What the cell and gene therapy field has learned, somewhat painfully, is that the durability claims that justify the prices require empirical confirmation that the field has not yet had time to deliver. The longest-followed CAR-T patients have been observed for less than a decade. The first sickle cell gene therapy patients were treated in trial settings beginning around 2018, and the post-marketing population has only just begun to accumulate. If the durability holds, the per-year-of-benefit pricing will look reasonable to most analysts. If the durability falters—if the gene-edited cells revert, if the CAR-T cells exhaust, if the integrated viral payloads silence over time—the entire commercial logic of the therapies fails simultaneously. The investors funding the next generation of gene therapies are, in a sense, making a bet on a hypothesis whose answer will not arrive for another decade.

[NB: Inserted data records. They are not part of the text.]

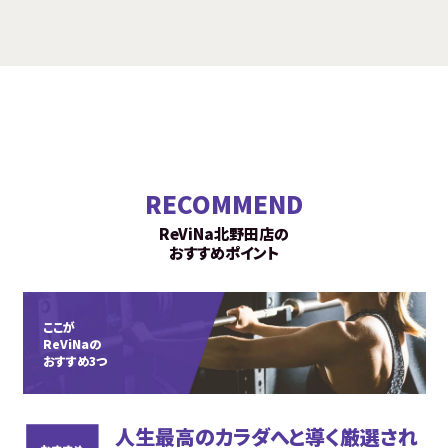
RECOMMEND
ReViNa北野田店の
おすすめポイント
ここが
ReViNaの
おすすめ3つ
人生最高のカラダへと導く厳選され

There is a separate set of considerations that arises specifically in the Medicaid context, where the gene therapy reimbursement question collides with the budgetary realities of state government. Several state Medicaid programs have begun encountering single-quarter spending spikes from gene therapy payments that disrupt their managed care actuarial models, force special legislative appropriations, and in some cases trigger downstream reductions in other Medicaid services. The resulting political dynamic—a single sickle cell patient’s gene therapy displacing routine prenatal care, school-based health services, or non-emergent dental coverage in a state’s Medicaid budget—has produced a kind of political triage that the original gene therapy advocates did not anticipate.

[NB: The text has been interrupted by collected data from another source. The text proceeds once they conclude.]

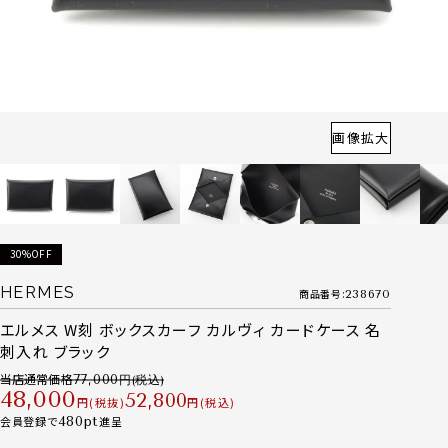
画像拡大
30%OFF
HERMES
商品番号
238670
エルメス W刻 ボックスカーフ カルヴィ カードケース 名
刺入れ ブラック
当店通常価格
77,000
48,000
52,800
税抜
税込
会員登録で
480
進呈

What the gene therapy reimbursement architecture eventually settles into is unlikely to be the elegant outcomes-based contracts that the policy literature spent the late 2010s describing. It is more likely to be a patchwork: federal and state participation in pooled-risk models like the CMS access model for the highest-priority indications; cash-flow restructuring through annuity arrangements where the legal architecture permits; manufacturer-funded patient access programs for the most acute cases; and conventional fee-for-service reimbursement at negotiated discounts for the rest. The patchwork will be inelegant, administratively expensive, and unlikely to deliver the value-based pricing that the field’s advocates promised. It will also, probably, deliver patient access at scales the original gene therapy field would have considered improbable a decade ago. Whether this counts as success depends on which problem one thought the gene therapy revolution was supposed to solve. If the problem was therapeutic—the existence of cures for previously untreatable diseases—the field has delivered. If the problem was reimbursement—the existence of a financing architecture proportionate to the therapeutic novelty—the field is still working it out, and the next several years will be more revealing than the previous five.